By combining sample data obtained from field surveys and visual interpretation, the average NDVI values corresponding to maize sample points in the NDVI images for each month were calculated, resulting in the NDVI time series curve for maize over seven months. Using the same approach, NDVI time series curves for other typical land cover types can also be derived. Additionally, the arithmetic mean spectral reflectance of the red band (B3) and the near-infrared band (B4) for typical land cover types was compared with the NDVI curve, as shown in
Figure 3. It is worth noting that the NDVI values of rivers in
Figure 3a are negative, which is a normal phenomenon. This is because the spectral reflectance characteristics of water bodies typically result in a higher reflectance in the red band than in the near-infrared band, leading to a negative NDVI value. This phenomenon is expected and reflects the unique spectral reflectance behavior of water bodies.
Due to the missing data for some months, this study does not constitute a complete time series dataset. Therefore, based on previous research findings [
1,
14,
30,
31,
32] and field survey data, the following conclusions can be drawn. In Shangzhou District, the period from mid-April to early June is typically the sowing and seedling stage for maize. During this early stage, the surface is mainly bare soil with low vegetation cover and weak absorption capacity. Compared to other land covers, the red band reflectance of maize during the sowing period is relatively high, while the near-infrared band reflectance is slightly lower. As maize begins to emerge and grow, the NDVI value rises from low levels.

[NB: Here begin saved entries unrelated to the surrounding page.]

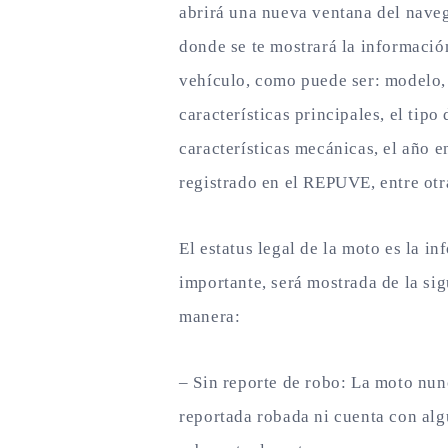
abrirá una nueva ventana del nave
donde se te mostrará la informació
vehículo, como puede ser: modelo,
características principales, el tipo
características mecánicas, el año e
registrado en el REPUVE, entre otr
El estatus legal de la moto es la i
importante, será mostrada de la sig
manera:
– Sin reporte de robo: La moto nun
reportada robada ni cuenta con alg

From mid-June to early July, maize enters the jointing stage, during which rapid growth leads to a significant increase in NDVI values. From mid-July to early August, maize reaches the tasseling phase, where vegetation cover is high, and NDVI values continue to rise, reaching a peak. During this phase, near-infrared band reflectance also reaches its highest value, significantly exceeding that of other land cover types, while the red band reflectance remains low.

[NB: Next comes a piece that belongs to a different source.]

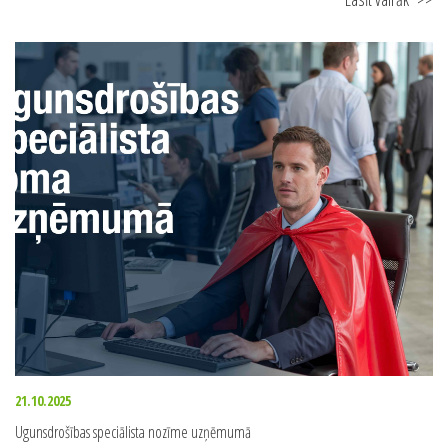
03.01.2026
Automātiskais ārējais defibrilators – dzīvības glābējs
Lasīt vairāk
>>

As maize progresses into the grain-filling and maturity stage, both NDVI values and near-infrared band reflectance begin to decrease, while red band reflectance gradually increases. By mid-September to early October, the harvest period for maize, vegetation cover significantly decreases, returning to levels similar to those observed at sowing. By analyzing the changes in these three reflectance curves (red, near-infrared, and NDVI), maize can be effectively distinguished from other land cover types, providing a solid foundation for subsequent classification and identification.
2.4. Classification Methods
This study uses the Python programming language, with Python 3.9 and PyCharm 2024 as the development environment to build classification models. All data are divided into training, validation, and test sets in a ratio of 8:1:1 and standardized to improve the model’s training performance. Subsequently, four classification models—Gaussian Naive Bayes, Artificial Neural Network, Support Vector Machine, and Random Forest—are constructed. Hyperparameter tuning is performed using a combination of grid search and cross-validation to select the optimal model parameters. Finally, the optimized model is validated using the test set to evaluate its accuracy.

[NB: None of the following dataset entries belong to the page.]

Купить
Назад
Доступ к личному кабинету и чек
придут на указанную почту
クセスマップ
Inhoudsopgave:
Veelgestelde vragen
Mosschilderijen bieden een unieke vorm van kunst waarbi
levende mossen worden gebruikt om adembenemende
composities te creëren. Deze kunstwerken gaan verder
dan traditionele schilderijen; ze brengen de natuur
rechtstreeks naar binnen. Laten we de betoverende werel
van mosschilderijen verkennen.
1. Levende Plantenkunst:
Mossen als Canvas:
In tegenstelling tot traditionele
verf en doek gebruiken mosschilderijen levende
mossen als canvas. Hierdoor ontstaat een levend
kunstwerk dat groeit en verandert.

2.4.1. Gaussian Naive Bayes
Gaussian Naive Bayes (GNB) is a machine learning classification algorithm based on probabilistic models and Gaussian distributions. It assumes that the conditional probability of each feature follows a Gaussian distribution and applies Bayes’ theorem to calculate the posterior probabilities of a sample belonging to each class based on the given feature distribution. The class of the sample is determined by maximizing the posterior probability [
33,
34].
GNB is especially effective in handling continuous features and typically provides good classification performance, especially when the features exhibit a Gaussian distribution. Additionally, GNB has a relatively low computational complexity, making it suitable for large-scale datasets. It can quickly train and classify with a large sample size, and the training time is relatively short. The var_smoothing parameter for the GNB is set to 0.001. This parameter is used to smooth the variance and prevent the occurrence of zero variance in the training data for certain classes.
2.4.2. Support Vector Machine
Support Vector Machine (SVM) is a general linear classifier introduced by Vapnik et al. in 1995, which performs binary classification based on supervised learning. The fundamental idea of SVM is to map data points in a high-dimensional space to a lower-dimensional space and find an optimal hyperplane that separates the data points into two classes [
35,
36]. Common kernels include linear, polynomial, and radial basis function kernels [
37]. Choosing the appropriate kernel function is crucial for SVM performance. By using kernel functions, SVM can handle both linearly separable and complex non-linear classification problems. SVM is widely favored in practical applications for its strong classification performance and robustness. The SVM utilizes a radial basis function (RBF) kernel, with the penalty parameter C set to 100.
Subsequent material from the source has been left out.